§ **Task to complete**: Retype the records exactly, with nothing added or dropped.

§ **Extracted entries**:
========

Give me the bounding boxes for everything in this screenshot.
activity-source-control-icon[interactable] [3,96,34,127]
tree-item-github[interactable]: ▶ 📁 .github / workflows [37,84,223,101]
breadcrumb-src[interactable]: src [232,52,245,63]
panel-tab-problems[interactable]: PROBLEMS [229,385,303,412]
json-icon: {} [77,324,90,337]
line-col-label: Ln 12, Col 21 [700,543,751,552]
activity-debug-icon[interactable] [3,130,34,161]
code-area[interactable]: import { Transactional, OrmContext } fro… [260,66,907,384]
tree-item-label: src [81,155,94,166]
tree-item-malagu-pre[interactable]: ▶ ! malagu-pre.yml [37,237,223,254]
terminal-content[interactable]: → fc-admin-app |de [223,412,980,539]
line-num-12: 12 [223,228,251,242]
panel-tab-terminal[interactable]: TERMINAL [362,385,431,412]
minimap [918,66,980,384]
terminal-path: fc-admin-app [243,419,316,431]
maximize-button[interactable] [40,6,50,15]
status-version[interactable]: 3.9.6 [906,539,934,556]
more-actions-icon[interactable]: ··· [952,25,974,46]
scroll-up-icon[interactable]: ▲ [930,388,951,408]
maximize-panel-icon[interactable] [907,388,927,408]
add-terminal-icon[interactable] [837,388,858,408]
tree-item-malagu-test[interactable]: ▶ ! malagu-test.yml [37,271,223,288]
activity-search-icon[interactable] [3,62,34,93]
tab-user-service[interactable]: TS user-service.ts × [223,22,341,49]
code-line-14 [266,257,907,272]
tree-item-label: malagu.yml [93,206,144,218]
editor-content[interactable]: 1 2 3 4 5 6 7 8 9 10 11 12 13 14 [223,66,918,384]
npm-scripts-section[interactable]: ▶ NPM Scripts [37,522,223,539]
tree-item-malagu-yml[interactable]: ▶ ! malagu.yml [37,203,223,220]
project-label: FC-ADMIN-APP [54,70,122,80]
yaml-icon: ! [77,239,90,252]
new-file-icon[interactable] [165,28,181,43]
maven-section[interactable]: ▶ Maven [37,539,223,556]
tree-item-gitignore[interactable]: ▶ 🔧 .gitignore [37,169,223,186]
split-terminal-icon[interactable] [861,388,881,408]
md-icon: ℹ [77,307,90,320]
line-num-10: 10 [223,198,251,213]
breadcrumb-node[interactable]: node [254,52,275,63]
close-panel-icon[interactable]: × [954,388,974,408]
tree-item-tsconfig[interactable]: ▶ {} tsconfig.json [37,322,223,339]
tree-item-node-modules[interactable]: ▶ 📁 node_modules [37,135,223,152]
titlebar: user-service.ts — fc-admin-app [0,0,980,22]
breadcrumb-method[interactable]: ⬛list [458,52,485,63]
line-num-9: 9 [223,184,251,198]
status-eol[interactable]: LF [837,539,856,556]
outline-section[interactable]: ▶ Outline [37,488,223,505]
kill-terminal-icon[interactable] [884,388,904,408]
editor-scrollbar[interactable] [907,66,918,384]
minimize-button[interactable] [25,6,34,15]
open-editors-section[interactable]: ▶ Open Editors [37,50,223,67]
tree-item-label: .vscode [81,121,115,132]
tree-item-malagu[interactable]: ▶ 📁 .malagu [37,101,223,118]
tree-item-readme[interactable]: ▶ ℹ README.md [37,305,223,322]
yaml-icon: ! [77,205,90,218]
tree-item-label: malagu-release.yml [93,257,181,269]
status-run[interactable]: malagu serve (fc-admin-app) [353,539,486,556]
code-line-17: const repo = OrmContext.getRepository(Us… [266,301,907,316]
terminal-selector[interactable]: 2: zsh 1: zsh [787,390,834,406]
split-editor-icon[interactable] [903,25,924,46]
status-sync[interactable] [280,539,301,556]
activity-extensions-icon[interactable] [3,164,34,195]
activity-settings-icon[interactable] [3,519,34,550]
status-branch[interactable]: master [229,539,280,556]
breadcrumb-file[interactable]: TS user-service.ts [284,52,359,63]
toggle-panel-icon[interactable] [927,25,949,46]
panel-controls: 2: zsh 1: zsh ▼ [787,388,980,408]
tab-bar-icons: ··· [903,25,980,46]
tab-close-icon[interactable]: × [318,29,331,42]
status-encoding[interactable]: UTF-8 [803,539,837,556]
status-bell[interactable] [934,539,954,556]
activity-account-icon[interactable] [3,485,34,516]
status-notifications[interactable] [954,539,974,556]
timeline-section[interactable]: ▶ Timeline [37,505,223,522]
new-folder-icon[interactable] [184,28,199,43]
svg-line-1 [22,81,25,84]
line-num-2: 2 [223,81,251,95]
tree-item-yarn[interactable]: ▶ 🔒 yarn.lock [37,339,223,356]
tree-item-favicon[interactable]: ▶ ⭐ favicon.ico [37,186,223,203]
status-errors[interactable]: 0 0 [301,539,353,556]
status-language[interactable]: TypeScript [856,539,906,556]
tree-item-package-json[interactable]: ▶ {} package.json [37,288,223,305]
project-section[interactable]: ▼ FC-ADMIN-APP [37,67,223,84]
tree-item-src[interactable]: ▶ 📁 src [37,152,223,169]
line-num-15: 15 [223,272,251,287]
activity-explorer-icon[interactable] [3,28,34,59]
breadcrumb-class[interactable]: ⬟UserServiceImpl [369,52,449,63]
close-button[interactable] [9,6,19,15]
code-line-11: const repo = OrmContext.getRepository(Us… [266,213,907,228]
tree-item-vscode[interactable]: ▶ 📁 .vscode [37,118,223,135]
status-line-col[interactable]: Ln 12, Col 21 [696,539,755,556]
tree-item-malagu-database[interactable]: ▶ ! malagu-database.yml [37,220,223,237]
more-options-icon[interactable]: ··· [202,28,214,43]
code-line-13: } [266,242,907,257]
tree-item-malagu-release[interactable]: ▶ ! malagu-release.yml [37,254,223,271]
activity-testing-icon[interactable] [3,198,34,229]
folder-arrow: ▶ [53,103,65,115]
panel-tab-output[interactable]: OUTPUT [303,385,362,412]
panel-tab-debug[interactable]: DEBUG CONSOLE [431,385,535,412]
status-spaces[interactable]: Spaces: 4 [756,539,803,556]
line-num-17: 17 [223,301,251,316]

========

§ **Exercise solution**:
Give me the bounding boxes for everything in this screenshot.
activity-source-control-icon[interactable] [3,96,34,127]
tree-item-github[interactable]: ▶ 📁 .github / workflows [37,84,223,101]
breadcrumb-src[interactable]: src [232,52,245,63]
panel-tab-problems[interactable]: PROBLEMS [229,385,303,412]
json-icon: {} [77,324,90,337]
line-col-label: Ln 12, Col 21 [700,543,751,552]
activity-debug-icon[interactable] [3,130,34,161]
code-area[interactable]: import { Transactional, OrmContext } fro… [260,66,907,384]
tree-item-label: src [81,155,94,166]
tree-item-malagu-pre[interactable]: ▶ ! malagu-pre.yml [37,237,223,254]
terminal-content[interactable]: → fc-admin-app |de [223,412,980,539]
line-num-12: 12 [223,228,251,242]
panel-tab-terminal[interactable]: TERMINAL [362,385,431,412]
minimap [918,66,980,384]
terminal-path: fc-admin-app [243,419,316,431]
maximize-button[interactable] [40,6,50,15]
status-version[interactable]: 3.9.6 [906,539,934,556]
more-actions-icon[interactable]: ··· [952,25,974,46]
scroll-up-icon[interactable]: ▲ [930,388,951,408]
maximize-panel-icon[interactable] [907,388,927,408]
add-terminal-icon[interactable] [837,388,858,408]
tree-item-malagu-test[interactable]: ▶ ! malagu-test.yml [37,271,223,288]
activity-search-icon[interactable] [3,62,34,93]
tab-user-service[interactable]: TS user-service.ts × [223,22,341,49]
code-line-14 [266,257,907,272]
tree-item-label: malagu.yml [93,206,144,218]
editor-content[interactable]: 1 2 3 4 5 6 7 8 9 10 11 12 13 14 [223,66,918,384]
npm-scripts-section[interactable]: ▶ NPM Scripts [37,522,223,539]
tree-item-malagu-yml[interactable]: ▶ ! malagu.yml [37,203,223,220]
project-label: FC-ADMIN-APP [54,70,122,80]
yaml-icon: ! [77,239,90,252]
new-file-icon[interactable] [165,28,181,43]
maven-section[interactable]: ▶ Maven [37,539,223,556]
tree-item-gitignore[interactable]: ▶ 🔧 .gitignore [37,169,223,186]
split-terminal-icon[interactable] [861,388,881,408]
md-icon: ℹ [77,307,90,320]
line-num-10: 10 [223,198,251,213]
breadcrumb-node[interactable]: node [254,52,275,63]
close-panel-icon[interactable]: × [954,388,974,408]
tree-item-tsconfig[interactable]: ▶ {} tsconfig.json [37,322,223,339]
tree-item-node-modules[interactable]: ▶ 📁 node_modules [37,135,223,152]
titlebar: user-service.ts — fc-admin-app [0,0,980,22]
breadcrumb-method[interactable]: ⬛list [458,52,485,63]
line-num-9: 9 [223,184,251,198]
status-eol[interactable]: LF [837,539,856,556]
outline-section[interactable]: ▶ Outline [37,488,223,505]
kill-terminal-icon[interactable] [884,388,904,408]
editor-scrollbar[interactable] [907,66,918,384]
minimize-button[interactable] [25,6,34,15]
open-editors-section[interactable]: ▶ Open Editors [37,50,223,67]
tree-item-label: .vscode [81,121,115,132]
tree-item-malagu[interactable]: ▶ 📁 .malagu [37,101,223,118]
tree-item-readme[interactable]: ▶ ℹ README.md [37,305,223,322]
yaml-icon: ! [77,205,90,218]
tree-item-label: malagu-release.yml [93,257,181,269]
status-run[interactable]: malagu serve (fc-admin-app) [353,539,486,556]
code-line-17: const repo = OrmContext.getRepository(Us… [266,301,907,316]
terminal-selector[interactable]: 2: zsh 1: zsh [787,390,834,406]
split-editor-icon[interactable] [903,25,924,46]
status-sync[interactable] [280,539,301,556]
activity-extensions-icon[interactable] [3,164,34,195]
activity-settings-icon[interactable] [3,519,34,550]
status-branch[interactable]: master [229,539,280,556]
breadcrumb-file[interactable]: TS user-service.ts [284,52,359,63]
toggle-panel-icon[interactable] [927,25,949,46]
panel-controls: 2: zsh 1: zsh ▼ [787,388,980,408]
tab-bar-icons: ··· [903,25,980,46]
tab-close-icon[interactable]: × [318,29,331,42]
status-encoding[interactable]: UTF-8 [803,539,837,556]
status-bell[interactable] [934,539,954,556]
activity-account-icon[interactable] [3,485,34,516]
status-notifications[interactable] [954,539,974,556]
timeline-section[interactable]: ▶ Timeline [37,505,223,522]
new-folder-icon[interactable] [184,28,199,43]
svg-line-1 [22,81,25,84]
line-num-2: 2 [223,81,251,95]
tree-item-yarn[interactable]: ▶ 🔒 yarn.lock [37,339,223,356]
tree-item-favicon[interactable]: ▶ ⭐ favicon.ico [37,186,223,203]
status-errors[interactable]: 0 0 [301,539,353,556]
status-language[interactable]: TypeScript [856,539,906,556]
tree-item-package-json[interactable]: ▶ {} package.json [37,288,223,305]
project-section[interactable]: ▼ FC-ADMIN-APP [37,67,223,84]
tree-item-src[interactable]: ▶ 📁 src [37,152,223,169]
line-num-15: 15 [223,272,251,287]
activity-explorer-icon[interactable] [3,28,34,59]
breadcrumb-class[interactable]: ⬟UserServiceImpl [369,52,449,63]
close-button[interactable] [9,6,19,15]
code-line-11: const repo = OrmContext.getRepository(Us… [266,213,907,228]
tree-item-vscode[interactable]: ▶ 📁 .vscode [37,118,223,135]
status-line-col[interactable]: Ln 12, Col 21 [696,539,755,556]
tree-item-malagu-database[interactable]: ▶ ! malagu-database.yml [37,220,223,237]
more-options-icon[interactable]: ··· [202,28,214,43]
code-line-13: } [266,242,907,257]
tree-item-malagu-release[interactable]: ▶ ! malagu-release.yml [37,254,223,271]
activity-testing-icon[interactable] [3,198,34,229]
folder-arrow: ▶ [53,103,65,115]
panel-tab-output[interactable]: OUTPUT [303,385,362,412]
panel-tab-debug[interactable]: DEBUG CONSOLE [431,385,535,412]
status-spaces[interactable]: Spaces: 4 [756,539,803,556]
line-num-17: 17 [223,301,251,316]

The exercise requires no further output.